E dire che le condizioni atmosferiche, ieri, ce l’hanno davvero messa tutto per far saltare banco e chicchi: piccolo nubifragio nel momento nel quale a casa si decide se andare o fare altro e incredibile riduzione della temperatura. Il concerto c’è, la Bandabardò non ha paura e la voglia degli indomiti di saltellare e cantare è più forte di qualsiasi imprevisto. L’orologio continua a scorrere velocemente; le 23 sono già passate da più di un quarto d’ora; Lee Scratch Perry non si vede. Alla sua età (78 anni), forse, ha preferito desistere e rendere il cachet.

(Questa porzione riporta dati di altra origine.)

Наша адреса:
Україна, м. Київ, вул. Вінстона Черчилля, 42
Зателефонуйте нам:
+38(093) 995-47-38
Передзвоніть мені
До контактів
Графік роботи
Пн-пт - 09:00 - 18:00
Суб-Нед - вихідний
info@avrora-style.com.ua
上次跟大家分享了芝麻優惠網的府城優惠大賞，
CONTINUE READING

Ma no, è in ritardo perché sta cercando una bottiglia di buon rosso con il quale coniuga tutte le sue esibizioni. Il reggae non ha età, lui poi, non ne parliamo. È il padre della musica jamaicana, è il padre di tutta la corrente di quella cultura e di quella musica che per anni ha spopolato in tutto il Mondo, riconoscendosi, soprattutto, nel suo spirito superiore, Bob Marley.

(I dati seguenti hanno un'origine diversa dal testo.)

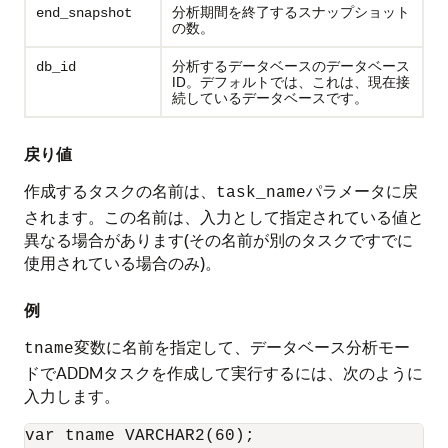
分析期間を終了するスナップショット
end_snapshot
の数。
分析するデータベースのデータベース
db_id
ID。デフォルトでは、これは、現在接
続しているデータベースです。
戻り値
作成するタスクの名前は、
パラメータに戻
task_name
されます。この名前は、入力として指定されている値と
異なる場合があります(その名前が別のタスクですでに
使用されている場合のみ)。
例
変数に名前を指定して、データベース分析モー
tname
ドでADDMタスクを作成して実行するには、次のように
入力します。
var tname VARCHAR2(60);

Con il vecchio jamaicano, vecchio d’anagrafe, non certo d’abbigliamento – vestito rosso cangiante, copricapo folle zeppo di specchietti, santini e souvenirs, sopra una chioma rosso mogano che ricorda Geppetto, o Pappagone, forse – , ci sono musicisti standard della zona, come i fratelli Ferro. Raffaele, che ha il merito con Jimi Vistoli di aver portato il ragamuffin a Pistoia con i Raga Riddim, c’è anche Paolo, che credevamo un professionista commerciale con propensione a satira calcistica. Ci eravamo sbagliati, chiediamo scusa.

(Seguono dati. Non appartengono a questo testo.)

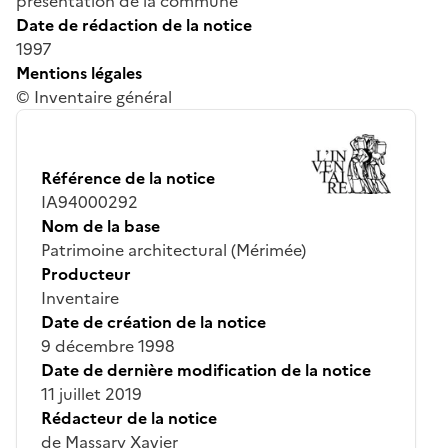
présentation de la commune
Date de rédaction de la notice
1997
Mentions légales
© Inventaire général
Référence de la notice
IA94000292
Nom de la base
Patrimoine architectural (Mérimée)
Producteur
Inventaire
Date de création de la notice
9 décembre 1998
Date de dernière modification de la notice
11 juillet 2019
Rédacteur de la notice
de Massary Xavier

La musica è quella che sembra essere la stessa di trenta anni fa, con quell’incedere ciondolante che non ha voglia di alcuna sollecitazione. Ballare il reggae è la cosa più bella che ci sia, perché la dinamica artistica del movimento somiglia ad una parodia di se stessa: si solleva un ginocchio, come Cochi e Renato, o Battiato più tardi, si alzano le mani. Il ritmo non sta nella coordinazione estetica, ma in quello dell’anima: è lì che passa quella musica, è lì che riposa in pace.

Dopo l’una, anche l’immarcescibile Lee Scratch Perry depone le armi, chiude il set e saluta il suo popolo, che ignora da chi sia composto. Si va a letto, si va a scrivere, si prosegue degustando un’altra birra. Ma dove andate: sul palco c’è il set-disco con Zion Train. Il tu-tu-tu andrà avanti ancora un paio d’ore: per noi che stiamo a scrivere è l’ideale, cadenza la sintassi, per quelli che stanno aspettando in gloria di spegnere le luci e tirarsi su il lenzuolo, un vero stillicidio.

È un Festival che non ci saremmo aspettati, questo in corso d’opera: ha una tecnica diversa, incontemplata, senza punti di riferimento. Difficile combatterlo, perché non ha fuoriclasse da demonizzare, né zone deboli contro le quali concentrare gli attacchi. Il mercatino non c’è più, quello classico, da asfissia e il Festival non cresce più dal venerdì alla domenica.

È iniziato giovedì, con i Negramaro, si chiude sette giorni dopo, con gli Arctic Monkeys. Nel mezzo un sacco di cose, che sono tutte le derivazioni, più o meno naturali del blues.